A confederação africana foi mais prudente, afirmando-se “empenhada em continuar as consultas” quanto ao processo, de forma a “apoiar o aumento dos recursos financeiros e de outras naturezas para o desenvolvimento do futebol em África e em todo o mundo”.

Há 211 federação nacionais que fazem parte da FIFA. Deste total, 54 estão em África e 46 na Ásia, muitas de menor dimensão, dependentes dos cheques de Zurique e parte fundamental da base de apoio de Infantino. A UEFA, onde estão os críticos mais sonoros, tem 55, com a CONCACAF a apresentar 35. Na Oceânia há 11 associações e na CONMEBOL, da América do Sul, outras 10. É necessária uma maioria simples para dar luz-verde à mudança.

Aleksander Ceferin, presidente da UEFA
Jonathan Moscrop/Getty

A UEFA, que agendou uma reunião de emergência para coordenar uma resposta, já acentuou as críticas. “A FIFA não pode continuar a usar o futebol para se enriquecer a si mesma e aos seus amigos. É tempo de priorizar federações, clubes, ligas, jogadores e adeptos”, lê-se num comunicado.
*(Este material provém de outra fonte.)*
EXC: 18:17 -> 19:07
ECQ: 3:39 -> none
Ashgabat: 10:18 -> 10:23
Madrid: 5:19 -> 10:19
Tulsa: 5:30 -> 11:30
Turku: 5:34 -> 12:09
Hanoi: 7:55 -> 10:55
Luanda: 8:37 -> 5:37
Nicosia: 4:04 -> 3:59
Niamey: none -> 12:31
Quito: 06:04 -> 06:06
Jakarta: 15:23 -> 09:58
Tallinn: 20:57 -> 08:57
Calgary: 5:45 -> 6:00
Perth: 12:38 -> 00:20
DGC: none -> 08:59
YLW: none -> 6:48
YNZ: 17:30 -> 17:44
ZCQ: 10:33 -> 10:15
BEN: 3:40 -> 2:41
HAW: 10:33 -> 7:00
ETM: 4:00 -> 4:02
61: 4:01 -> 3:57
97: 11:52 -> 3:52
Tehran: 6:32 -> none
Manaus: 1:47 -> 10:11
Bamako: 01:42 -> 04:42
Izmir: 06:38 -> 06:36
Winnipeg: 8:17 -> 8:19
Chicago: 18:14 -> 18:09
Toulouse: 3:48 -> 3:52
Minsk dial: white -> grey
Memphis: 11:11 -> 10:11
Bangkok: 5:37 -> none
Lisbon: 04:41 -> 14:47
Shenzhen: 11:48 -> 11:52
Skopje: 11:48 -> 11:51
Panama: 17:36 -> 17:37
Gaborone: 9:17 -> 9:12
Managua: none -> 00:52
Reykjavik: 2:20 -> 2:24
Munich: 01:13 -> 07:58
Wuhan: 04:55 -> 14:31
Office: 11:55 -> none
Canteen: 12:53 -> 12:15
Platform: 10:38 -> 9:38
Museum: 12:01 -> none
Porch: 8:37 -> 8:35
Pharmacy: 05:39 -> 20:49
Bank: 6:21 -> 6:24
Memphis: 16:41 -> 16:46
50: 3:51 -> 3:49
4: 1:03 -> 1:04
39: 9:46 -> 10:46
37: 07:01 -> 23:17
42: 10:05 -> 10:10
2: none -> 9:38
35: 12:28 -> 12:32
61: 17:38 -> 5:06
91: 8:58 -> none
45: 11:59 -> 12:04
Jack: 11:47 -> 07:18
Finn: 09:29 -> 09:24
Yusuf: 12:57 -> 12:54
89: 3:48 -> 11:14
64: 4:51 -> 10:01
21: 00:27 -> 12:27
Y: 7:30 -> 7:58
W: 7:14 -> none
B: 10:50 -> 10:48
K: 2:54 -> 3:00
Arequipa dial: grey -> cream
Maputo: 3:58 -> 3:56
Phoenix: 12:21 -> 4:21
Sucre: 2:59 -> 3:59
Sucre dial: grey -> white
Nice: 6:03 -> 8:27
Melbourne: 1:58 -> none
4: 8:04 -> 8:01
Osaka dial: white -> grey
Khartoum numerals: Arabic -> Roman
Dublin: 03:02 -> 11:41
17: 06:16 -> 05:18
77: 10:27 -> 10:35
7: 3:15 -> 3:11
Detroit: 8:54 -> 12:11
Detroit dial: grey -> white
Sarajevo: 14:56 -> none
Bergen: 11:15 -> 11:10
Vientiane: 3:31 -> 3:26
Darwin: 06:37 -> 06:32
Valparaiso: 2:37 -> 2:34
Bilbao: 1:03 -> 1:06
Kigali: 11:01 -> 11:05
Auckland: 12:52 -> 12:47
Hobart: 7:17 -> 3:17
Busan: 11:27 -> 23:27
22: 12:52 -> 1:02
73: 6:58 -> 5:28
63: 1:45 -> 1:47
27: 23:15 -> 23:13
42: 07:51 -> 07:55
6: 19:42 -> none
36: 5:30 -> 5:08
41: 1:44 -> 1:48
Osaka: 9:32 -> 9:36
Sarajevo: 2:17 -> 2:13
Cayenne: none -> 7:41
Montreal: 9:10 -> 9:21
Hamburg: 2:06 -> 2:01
Em 2021, a negativa da UEFA à realização do Mundial de dois em dois anos levou a que o projeto caísse.

Gianni Infantino, num vídeo gravado pela própria FIFA, reiterou que a entidade máxima do futebol mundial ficaria com o controlo exclusivo quanto à governação da modalidade, as competições, o calendário e os regulamentos. Disse ainda estar em curso um processo “democrático” e de “consulta” a todos os interessados.

O responsável máximo da FIFA já terá recebido mais de 200 cartas a apoiar a sua reeleição até 2031.

O Mundial é a grande fonte de receitas da FIFA, com a passada edição, de acordo com o “Guardian”, a gerar cerca de €13 milhões de lucros. Este negócio tem a JP Morgan como parceira, sendo um dos potenciais investidores a Thrive Eternal, de Joshua Kushner, irmão do genro de Donald Trump.

A multiplicação das receitas para as federações nacionais é um argumento poderoso de Infantino. Ainda assim, a atribuição do dinheiro da FIFA aos diversos países tem, historicamente, levado a problemas em diversas geografias. Apenas um quinto das federações mostra contas auditadas e, recentemente, Nigéria, República Democrática do Congo e Bangladesh enfrentaram casos de dúvida quanto ao legítimo paradeiro dos fundos vindos de Zurique.